When contacted by Reason, Dallas police declined to give any specifics. The only comment provided was a statement that the squad "seized $106,829.00, from a 25-year-old female who is a resident of Chicago, IL., but was travelling on a domestic flight… [Her suitcase] contained nothing but blankets and two large bubble envelopes containing the currency. The individual was not arrested at this time. However, the money was seized and will be subject to the civil asset forfeiture process."
Civil asset forfeiture is the practice by which law enforcement may take certain goods, including cash, if they are suspected to be tied to criminal activity. But in practice, officials do not even have to prove that a crime has been, or would be, committed. Legally, there is no limit on the amount of cash a traveler can carry on domestic flights, but forfeiture allows authorities to seize any amount they deem suspicious.
In most cases, the owner of the seized property faces no recourse but to file suit against the particular agency. Texas is no exception: According to the Institute for Justice (IJ), a libertarian public interest law firm, the standard of proof in Texas for police to seize property is simply "preponderance of the evidence," while "an innocent owner bears the burden of proving that she was not involved in any crimes associated with her property before she can get it back."
Texas law enforcement agencies additionally have a "strong incentive" to seize property, as they are entitled to a significant percentage of the proceeds. In fact, IJ is currently suing Harris County, which encompasses Houston, over its application of the state's asset forfeiture law.
Cops regularly use civil asset forfeiture to boost their own budgets while depriving innocent people of their property. Earlier this year, a Nevada Highway Patrol Officer confiscated a man's life savings during a routine traffic stop, even after admitting that it was "not illegal to carry currency." In Georgia, the state government agency charged with enforcing tax crimes misappropriated more than $5 million in seized funds between 2015 and 2020. And for years in Oklahoma, district attorneys used forfeitures like their own personal piggy banks, living for free in seized houses and paying off student loans with seized cash.

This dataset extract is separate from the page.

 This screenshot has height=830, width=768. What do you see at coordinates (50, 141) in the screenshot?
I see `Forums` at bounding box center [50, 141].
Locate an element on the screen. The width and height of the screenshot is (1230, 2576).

Jennifer McDonald, who works at IJ and authored the report "Jetway Robbery? Homeland Security and Cash Seizures at Airports," tells Reason that this Dallas case is "pretty typical" of forfeitures. According to IJ's research, McDonald says there is "very little evidence in the data that there is strong criminality tied to these seizures. In most cases, nobody is even arrested…If somebody is truly laundering money, or trafficking drug proceeds, or whatever it is that law enforcement alleges, wouldn't you think that there should at least be an arrest going on?"

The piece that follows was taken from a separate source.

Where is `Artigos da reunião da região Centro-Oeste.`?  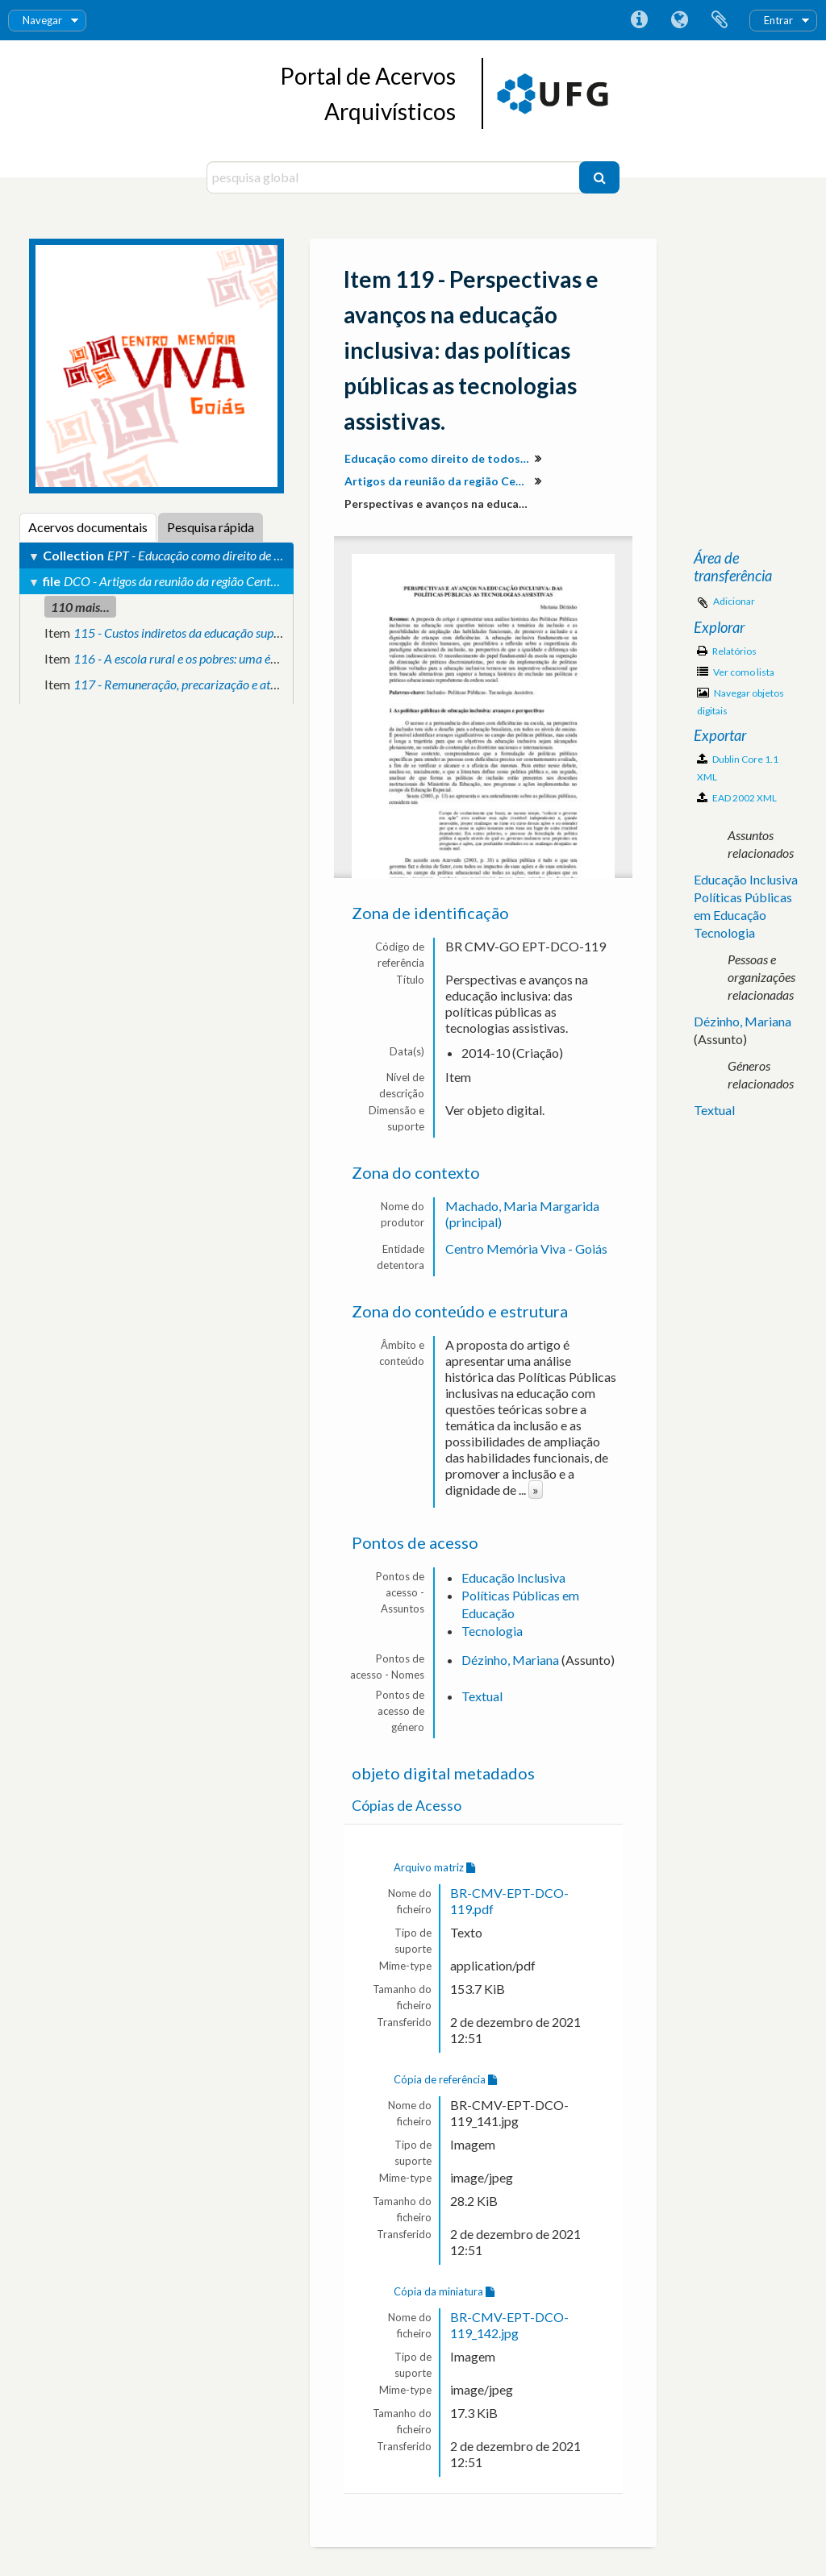 Artigos da reunião da região Centro-Oeste. is located at coordinates (439, 481).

As for the 25-year-old woman from Chicago, she was not detained and was allowed to continue on to her destination. Yet in order to recoup her seized funds, she will likely have to travel back to Dallas, retain an attorney, and argue in court that the money was not involved in criminal activity. In essence, she will have to prove a negative, and she will have to shoulder the costs for doing so, despite having already lost more than $100,000.

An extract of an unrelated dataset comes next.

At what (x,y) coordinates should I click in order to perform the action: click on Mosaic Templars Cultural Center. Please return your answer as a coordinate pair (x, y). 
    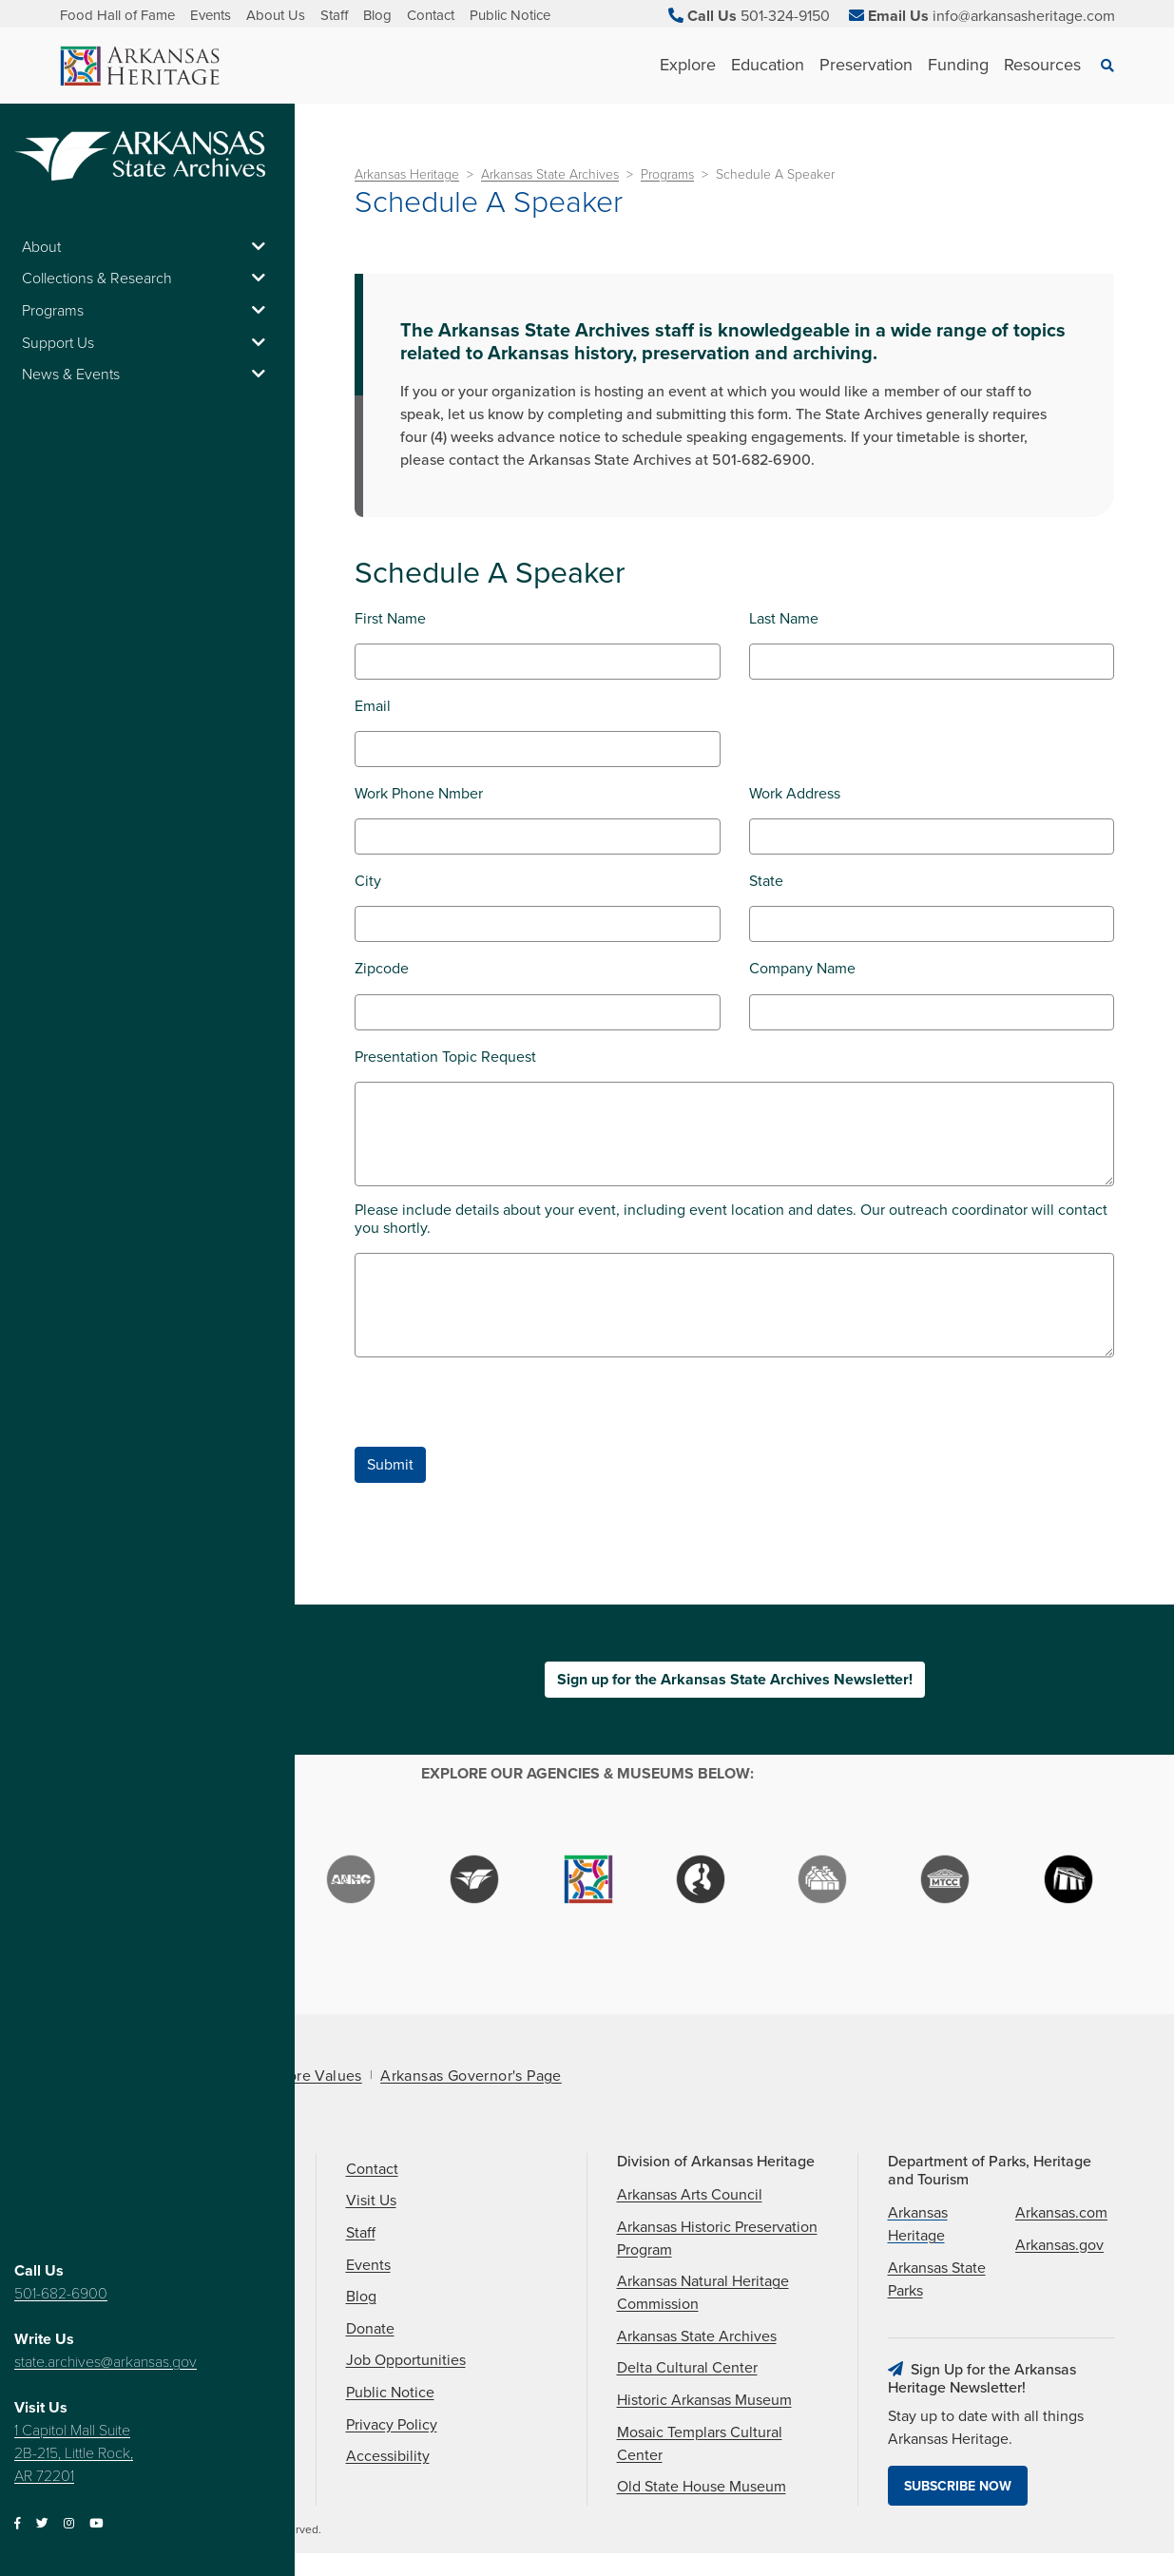     Looking at the image, I should click on (699, 2444).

The fact that a person, with little warning, can have her property seized without being charged with a crime is bad enough. The idea that to get that property back, the burden would then fall to her to prove her own innocence, against a crime that was not charged, is unconscionable. Since Dallas police did not charge this traveler with a crime, they should give the money back—and then Texas legislators should rip out the state's forfeiture laws by the roots.